Why I Write

In today’s writing salon, here is my response to a prompt from Writer’s Digest. The prompt is: Why do you write? Tell us the story of when you first realized that you needed to be a writer. (Did it happen when you were young? Was it after you read a particular book? Etc.)


(Note: names have been changed to protect privacy).

At an old friend’s wedding that happened about 6 weeks ago, I ran into many old acquaintances who I haven’t seen since my college days. I actually felt a bit anxious about the wedding because I was going alone and my plus one lives in Baltimore. While browsing through fb, I noticed that everyone seemed to have moved on, married, and some with kids. I hoped it wouldn’t be an awkward social event. Then, Nikki* greets me. The first thing she asked me was about my writing. In fact, almost everyone asked me about it and some were even reading my blog.

I talk about my genres, characters, and topics—generational differences between Indians, the changing culture, dysfunctional families, relationships—all that are topics that anyone can relate to regardless of background and life experiences.

As a writer, I feel like a storyteller…telling stories about things that interest me yet create a sense of community. I remember my elementary school days when I used to make up stories and tell it to my classmates gathered around me during recess. It gave me a sense of accomplishment and I loved the creative challenge of it.

I still want to be a published writer. I am working on a novel. Since I was a little girl, I wanted to write a book. I can’t exactly pinpoint any one specific moot point. I used to read a lot. I loved stories and almost everything we read in my English classes. I remember my favorite books being the Enid Blyton series, folktales, mythology and even YA versions of classics. The school I went to taught us classics in the young reader version.

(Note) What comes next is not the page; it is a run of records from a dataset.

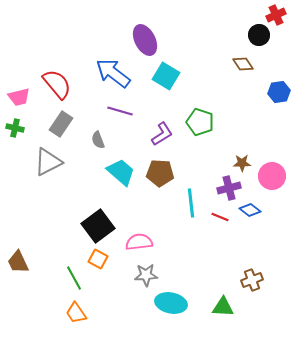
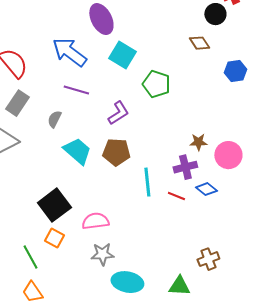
green pentagon: (200, 122) -> (156, 84), moved
gray semicircle: (98, 140) -> (54, 119), turned 48

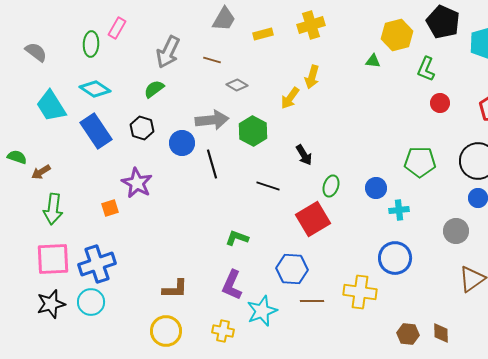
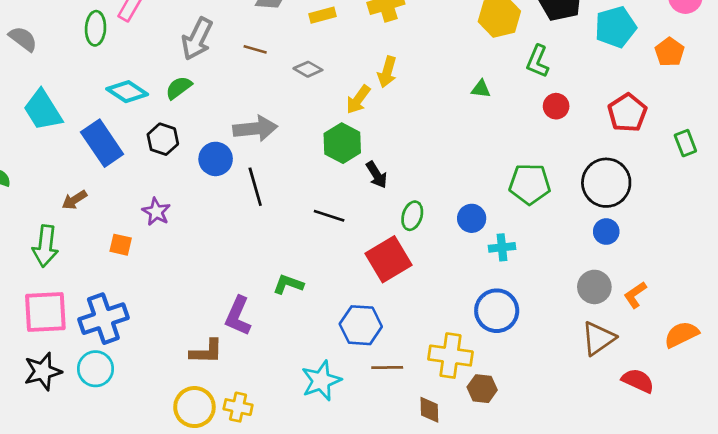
green triangle: (373, 61) -> (481, 89), moved
gray diamond: (237, 85) -> (308, 69), moved
cyan diamond: (95, 89) -> (127, 92), moved
green hexagon: (253, 131) -> (342, 143), moved
brown arrow: (41, 172) -> (74, 200), moved
purple star: (137, 183) -> (156, 212), size x0.7
orange square: (110, 208) -> (121, 245), turned 30
gray circle: (456, 231) -> (594, 287), moved
purple L-shape: (232, 285) -> (238, 316), moved
yellow cross: (223, 331) -> (238, 407), moved
brown diamond: (441, 333) -> (429, 410), moved
brown hexagon: (408, 334) -> (482, 389), moved

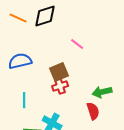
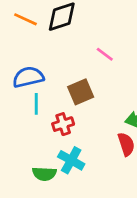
red cross: (60, 86) -> (63, 124), moved
cyan line: (24, 100) -> (36, 104), moved

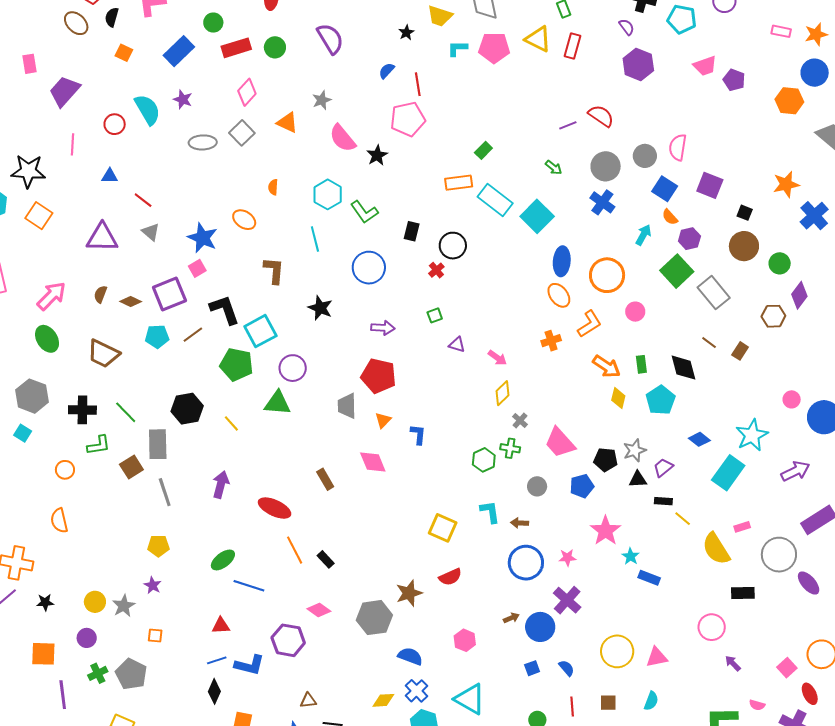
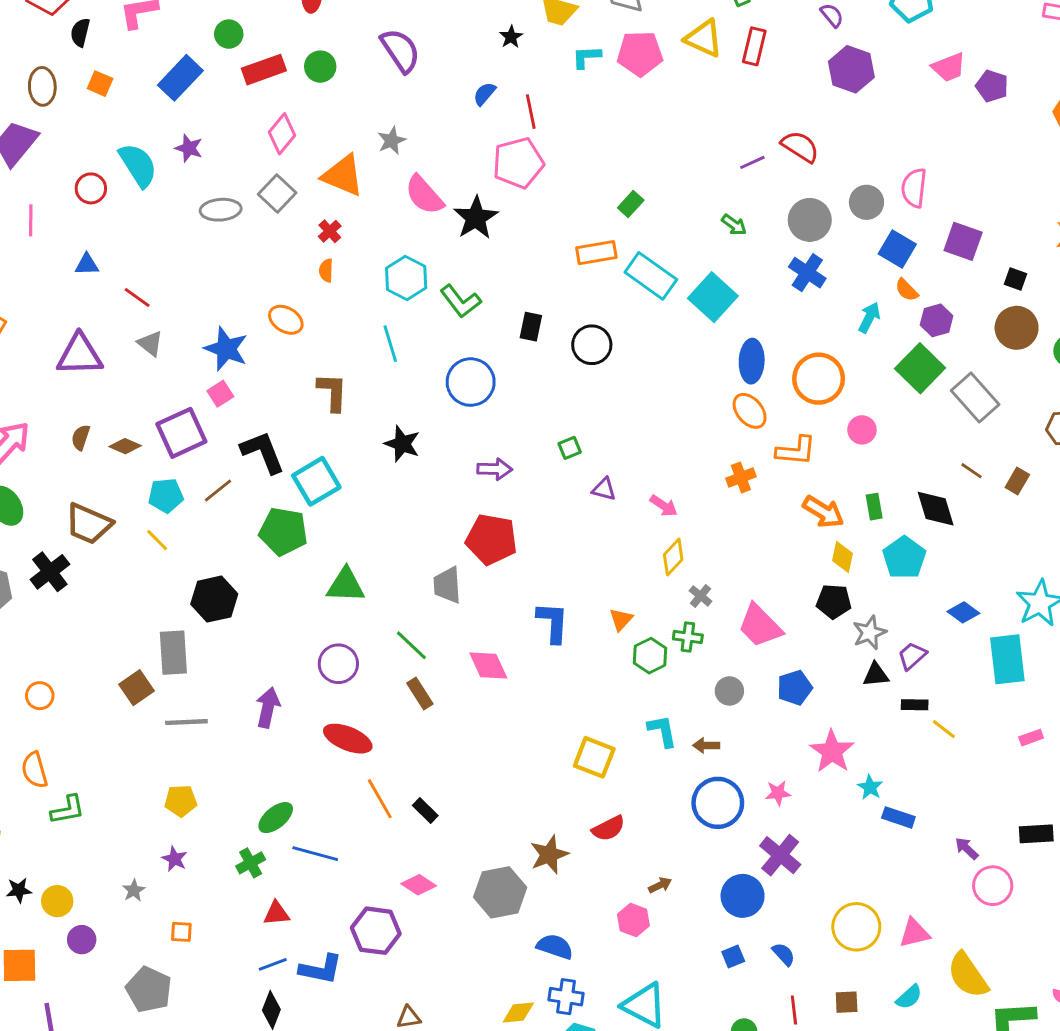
brown ellipse: (76, 23) -> (42, 86), moved, turned 45
orange triangle: (287, 123) -> (343, 176), size x1.4
black star: (377, 155) -> (476, 218), size x1.4
red cross: (436, 270) -> (330, 231), moved
orange L-shape: (589, 324) -> (796, 451), turned 40
purple circle: (293, 368) -> (338, 664), moved
black cross: (82, 410) -> (50, 572), moved, turned -36
green line: (126, 412) -> (411, 645), moved
orange triangle: (383, 420) -> (621, 619), moved
yellow line: (231, 423) -> (157, 540), moved
blue L-shape: (418, 434) -> (553, 622), size x1.4
green L-shape: (99, 445) -> (68, 810), moved
black pentagon: (606, 460) -> (834, 601), moved
cyan rectangle: (728, 473) -> (1007, 659), turned -40
gray line: (165, 492) -> (186, 722), turned -72
yellow semicircle: (716, 549) -> (968, 975), moved
yellow circle: (95, 602) -> (57, 901), moved
gray star: (124, 606) -> (134, 890), size x0.7
brown arrow: (511, 618) -> (660, 885), moved
purple arrow: (733, 663) -> (967, 848), moved
green cross: (98, 673) -> (251, 863), moved
blue cross: (416, 691) -> (566, 997), turned -35
cyan semicircle: (651, 701) -> (909, 997), turned 30

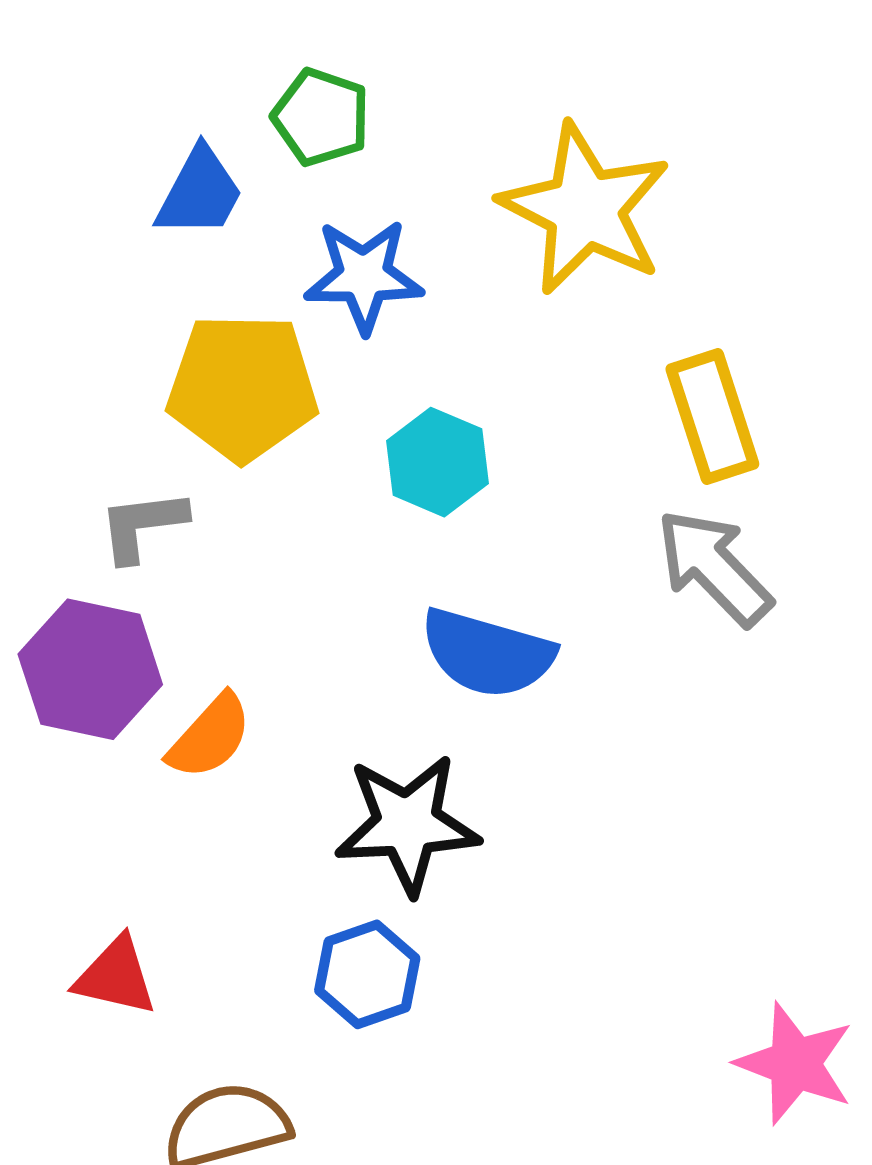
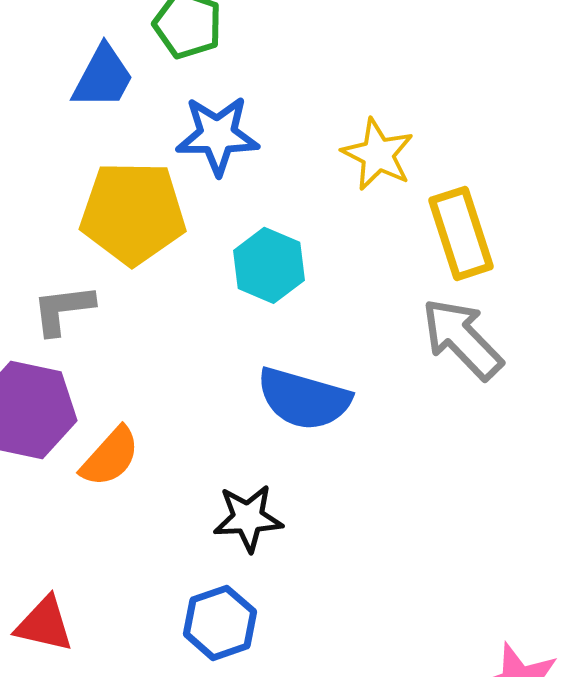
yellow star: (585, 209) -> (378, 154), moved, size x0.6
black star: (407, 824) -> (248, 518), size x0.7

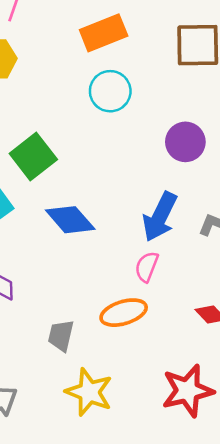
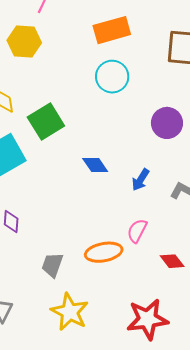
blue arrow: (160, 217) -> (141, 180), size x0.6
blue diamond: (70, 220) -> (95, 165), moved, size x0.7
pink semicircle: (147, 267) -> (137, 231), moved

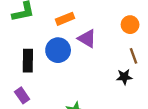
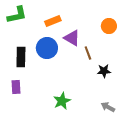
brown line: (134, 56) -> (88, 53), moved
purple rectangle: (22, 95) -> (16, 87), turned 32

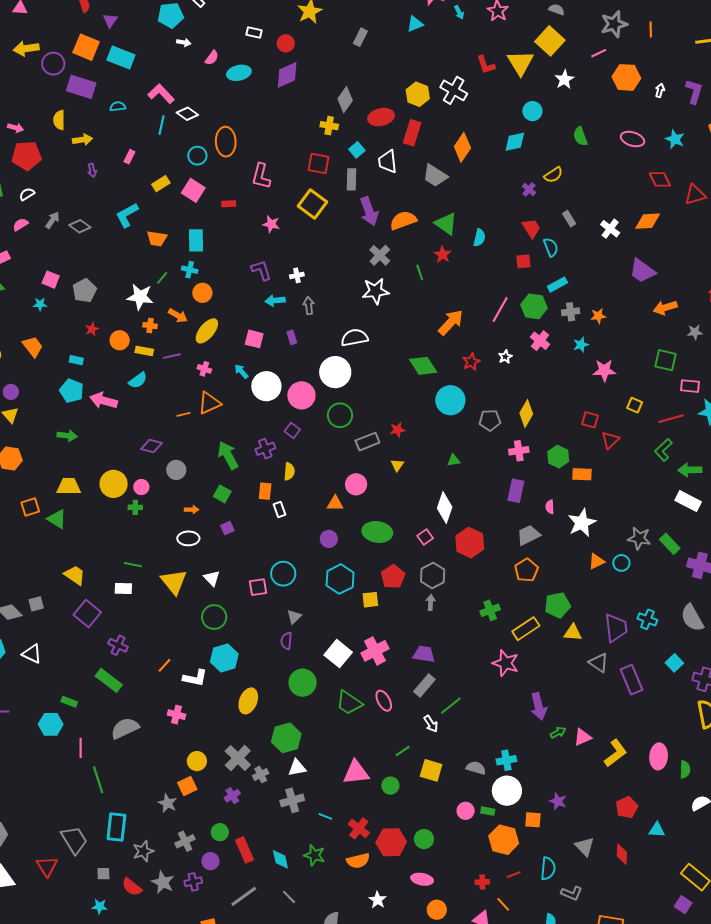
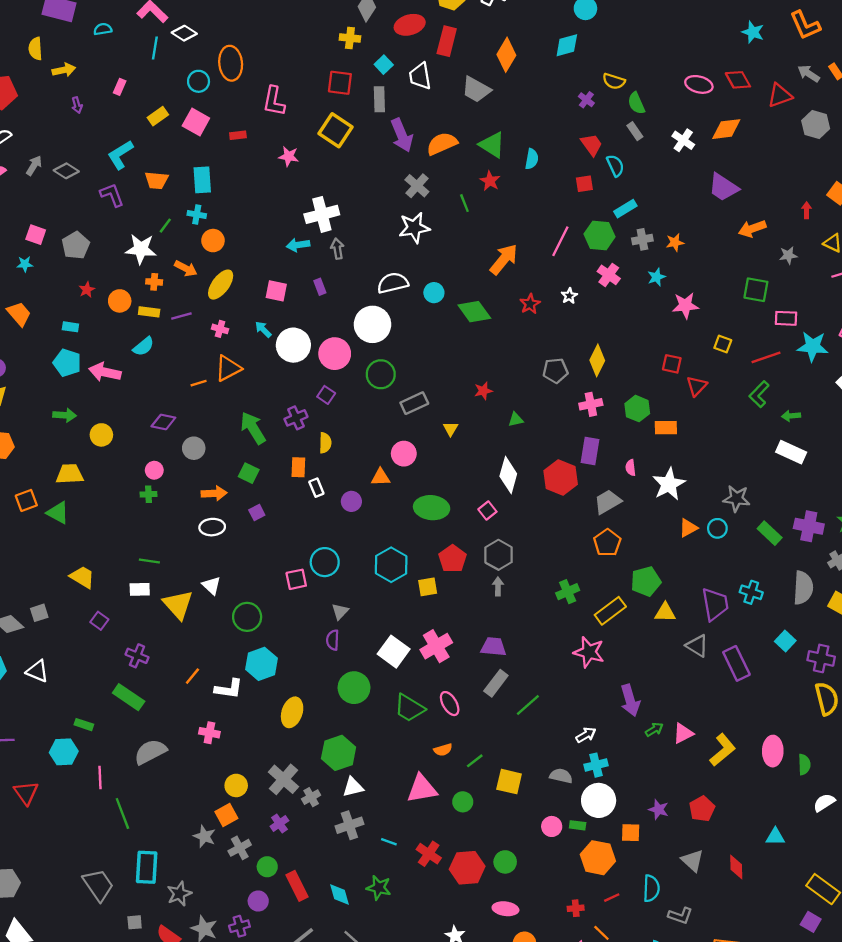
green semicircle: (580, 136) -> (636, 103), moved
pink ellipse: (632, 139) -> (699, 84), moved
yellow semicircle: (553, 175) -> (614, 81), turned 54
purple L-shape: (261, 270) -> (112, 195), moved
white cross: (297, 275) -> (322, 214), size x2.0
cyan circle: (450, 400) -> (434, 293), moved, size x0.6
red star: (397, 430) -> (483, 391), moved
green arrow: (690, 470) -> (791, 416), size x0.7
yellow circle: (114, 484) -> (101, 435), moved, size x0.7
orange arrow: (192, 510) -> (214, 493), size x1.5
purple circle: (329, 539) -> (351, 501), moved
red hexagon: (470, 543) -> (561, 478), moved
green rectangle: (670, 544) -> (770, 533), moved
white triangle: (212, 578) -> (211, 585), moved
yellow triangle: (174, 582) -> (178, 605), moved
purple square: (87, 613) -> (99, 621), size x0.6
gray semicircle: (692, 618) -> (803, 588), turned -144
white arrow: (431, 724) -> (586, 735), moved, turned -84
red pentagon: (627, 807) -> (702, 809), moved
gray cross: (185, 841) -> (240, 848), moved
orange semicircle: (358, 861) -> (443, 750), moved, size x0.7
red triangle: (47, 866) -> (26, 793), moved

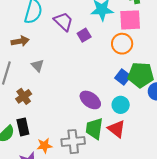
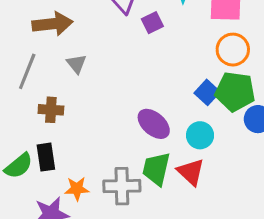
brown arrow: (20, 41) -> (52, 24), size x1.4
orange circle: (122, 44) -> (233, 50), moved
brown cross: (24, 96) -> (51, 110), turned 35

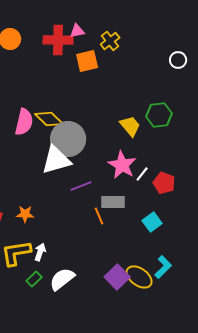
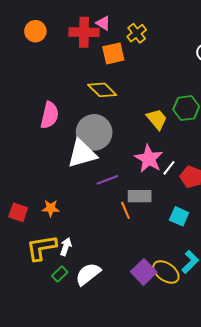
pink triangle: (77, 31) -> (103, 23), turned 42
yellow diamond: (49, 119) -> (102, 90), moved
cyan square: (152, 222) -> (179, 216), turned -30

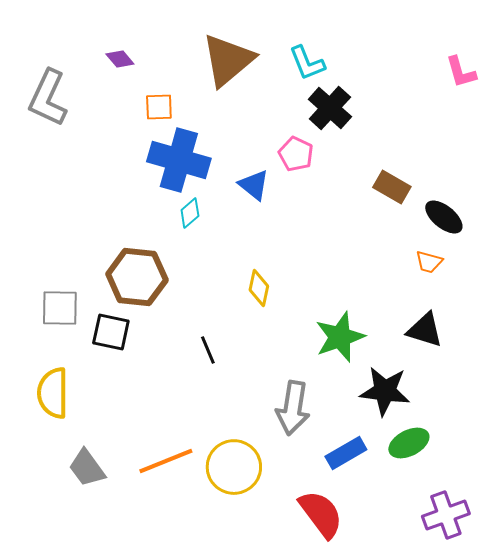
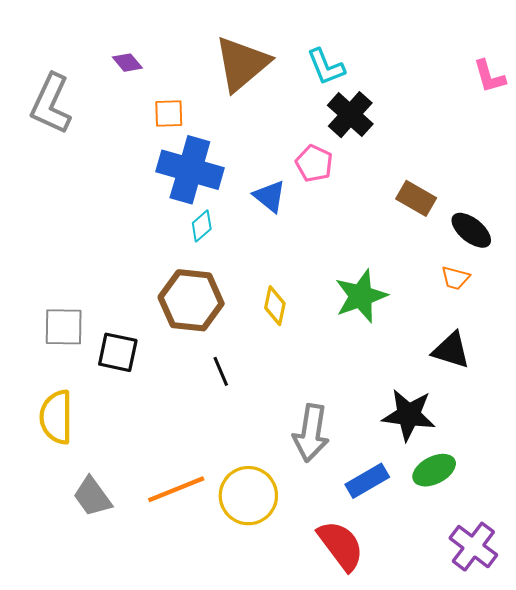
brown hexagon: (137, 277) -> (191, 300), moved
green star: (340, 337) -> (361, 296), moved
purple cross: (446, 515) -> (473, 547), turned -33

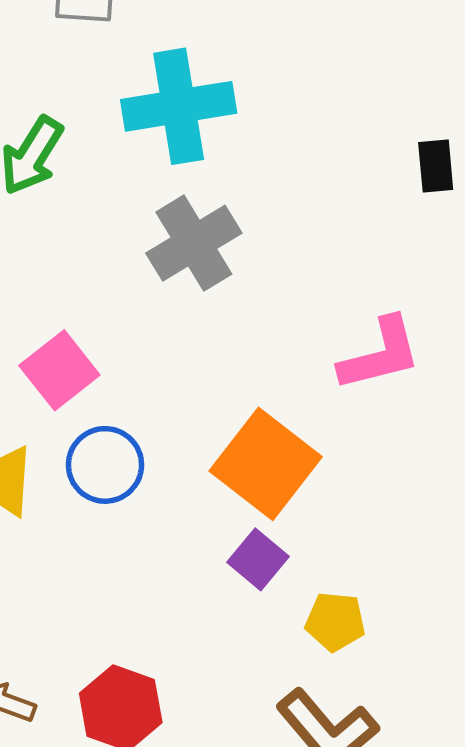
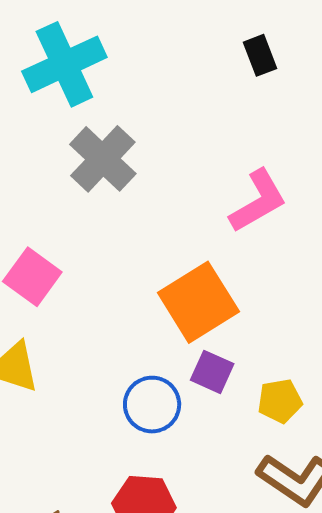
orange square: (266, 464) -> (198, 302), turned 36
blue circle: (105, 465) -> (152, 405), moved

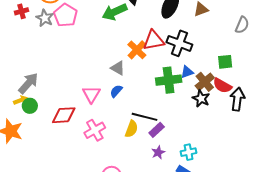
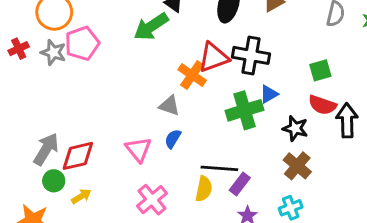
pink pentagon: (65, 15) -> (82, 43), turned 30
brown cross: (205, 82) -> (297, 166), moved
yellow arrow: (21, 100) -> (81, 196), moved
red diamond: (64, 115) -> (78, 156), moved

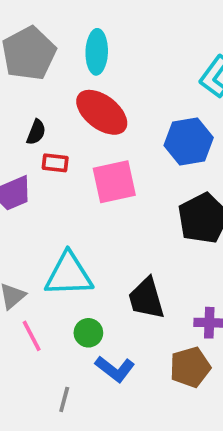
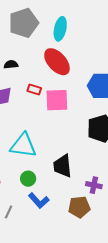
black semicircle: (36, 132) -> (11, 64), moved, turned -128
red rectangle: (55, 163) -> (34, 89), moved

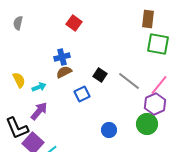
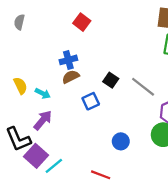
cyan arrow: (39, 87) -> (43, 93), turned 48

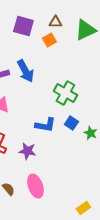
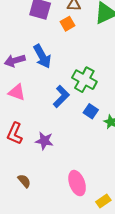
blue L-shape: (45, 125) -> (61, 96), moved, turned -55
pink ellipse: (35, 186) -> (77, 183), moved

My favorite book was Jane Eyre that we read in 8th grade. I could relate very well to the protagonist who was observant, noticed everything, and had a lot to say. I also liked the language and the time; I felt transported to Victorian England. Yet, as an Indian girl, I could relate it to social-classism such as the caste system in India. Even recently, Jane Eyre is my favorite literature and I have written a critical essay about the novel for one of my undergraduate classes.

As I said earlier, there is really no moot point that determined my writing ambitions. Over the years, my writing has evolved, grown, and I experimented in different genres such as magazine articles, fiction from sci-fi/fantasy to mainstream, women’s lit, erotica and others. I no longer write sci-fi, even though I enjoy reading them and watching Doctor Who. I prefer writing realistic fiction. My style is inspired from Jane Eyre. All my writings have strong female characters with strong voices. And in some ways, I write, “young angry Indian women” fiction. I am fascinated with people’s lives and psychology, which inspires my writing. Even though, I can point out to many influences, I’m remembering Jane Eyre because that novel continues to influence my writing today.